January 26, 2004
Bird Flu Spreads To Indonesia
Indonesia today confirmed an outbreak of bird flu among millions of chickens, but said the disease had not spread to humans.
"The government is not trying to conceal that avian influenza has attacked millions of chickens in Indonesia," said Sofjan Sudardjat, a senior Department of Agriculture official.
He said further tests would be conducted to see if the virus was the same strain that has swept through six other countries in the region, killing at least six people and millions of poultry.
"This strain has only affected chickens (in Indonesia) so far," he said.
Governments in Thailand, Vietnam, Cambodia, South Korea, Japan and Taiwan have ordered mass chicken culls to combat the spread of the bird flu.
Vietnam has slaughtered more than three million chickens and Thailand nine million.
In Indonesia, about 40% of nearly five million chickens that have died since October were infected by Newcastle disease, another poultry ailment not dangerous to humans, Sudardjat said. It first hit the Central Java provincial town of Pekalongan.
The disease later spread to a number of districts in Bali, Java, Kalimantan and Sumatra.
Sudardjat said samples of the bird flu virus had been sent to Australia for further testing. Results identifying the subtype of the virus would not be available until Wednesday or Thursday.
Jakarta earlier had insisted that no bird flu had been found in Indonesia, saying the deaths of chickens in the country had been caused only by Newcastle disease.

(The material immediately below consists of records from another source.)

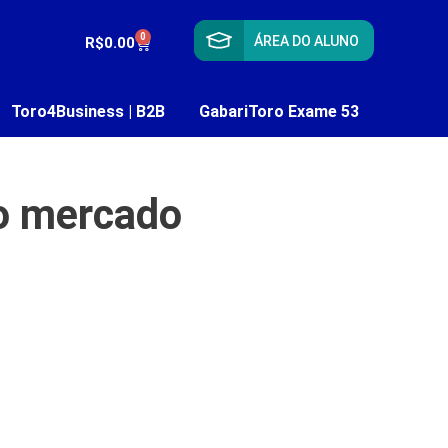
0
ÁREA DO ALUNO
R$
0.00
Toro4Business | B2B
GabariToro Exame 53
no mercado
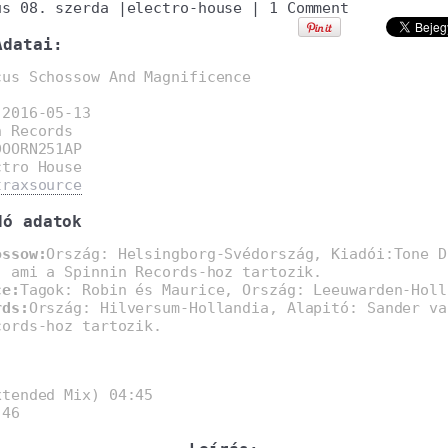
us 08. szerda
|
electro-house
|
1 Comment
Adatai:
cus Schossow And Magnificence
:
2016-05-13
n Records
DOORN251AP
ctro House
traxsource
dó adatok
ossow:
Ország: Helsingborg-Svédország, Kiadói:Tone D
, ami a Spinnin Records-hoz tartozik.
ce:
Tagok: Robin és Maurice, Ország: Leeuwarden-Holl
rds:
Ország: Hilversum-Hollandia, Alapitó: Sander va
cords-hoz tartozik.
:
tended Mix) 04:45
:46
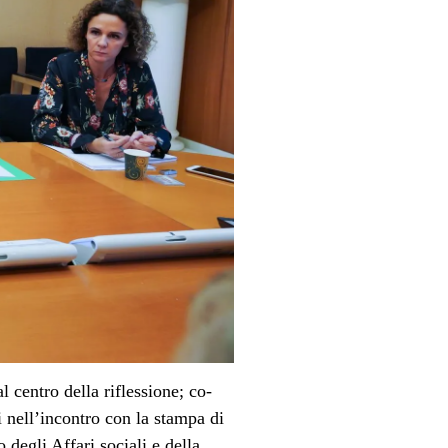
l centro della riflessione; co-
ti nell’incontro con la stampa di
o degli Affari sociali e della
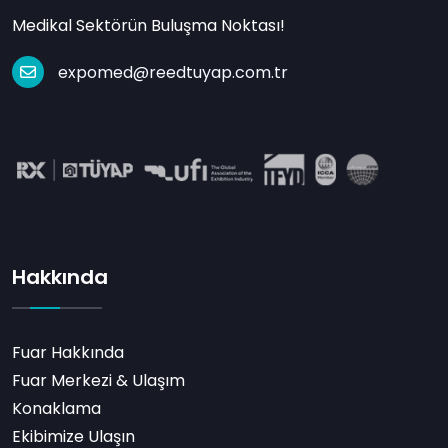
Medikal Sektörün Buluşma Noktası!
expomed@reedtuyap.com.tr
Hakkında
Fuar Hakkında
Fuar Merkezi & Ulaşım
Konaklama
Ekibimize Ulaşın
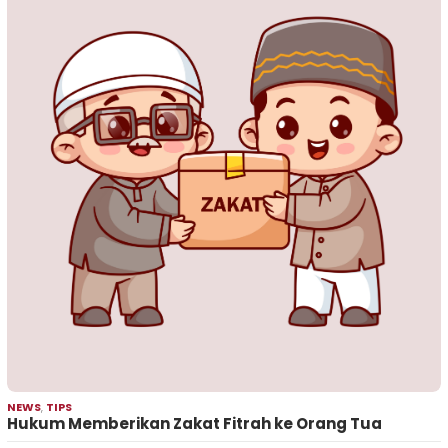
NEWS
,
TIPS
Hukum Memberikan Zakat Fitrah ke Orang Tua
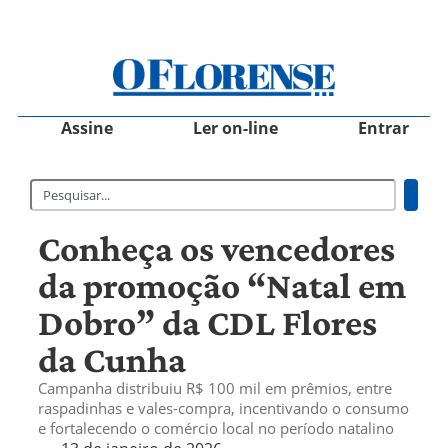
Assine
Ler on-line
Entrar
Conheça os vencedores
da promoção “Natal em
Dobro” da CDL Flores
da Cunha
Campanha distribuiu R$ 100 mil em prêmios, entre
raspadinhas e vales-compra, incentivando o consumo
e fortalecendo o comércio local no período natalino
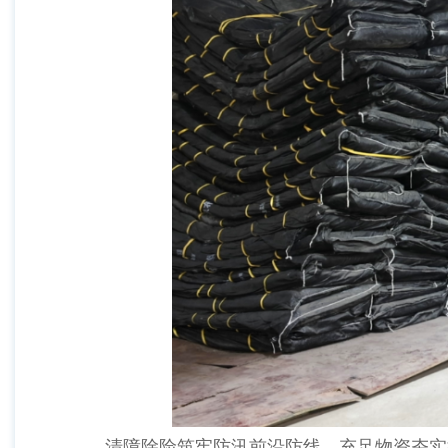
清障除险筑牢防汛前沿防线，充足物资夯实抢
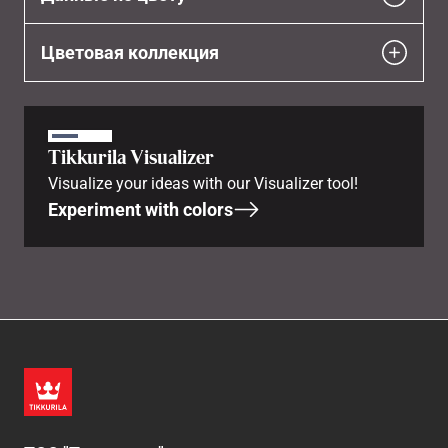
Цветовая коллекция
Tikkurila Visualizer
Visualize your ideas with our Visualizer tool!
Experiment with colors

In attempt to show that Indonesia was free of bird flu, Agriculture Minister Bungaran Saragih and senior ministry officials ate barbecued chicken on a stick in the West Java town of Bogor.
"Chicken meat in Indonesia is safe and can be consumed by the people," Saragih said.
The Indonesian Veterinarians Association said several independent investigations had revealed that bird flu had killed millions of chickens in the past several months.
"The physical signs are that the colour of the dead chickens¡¯ comb turned to blue and their legs had red stripes ... only one virus shows such signs," the deputy chairman of the East Java branch of the association, was quoted as saying by Kompas daily.
Last week, the Indonesian government banned the import of chickens and poultry products from Japan, South Korea and Vietnam following the outbreak of bird flu in those countries.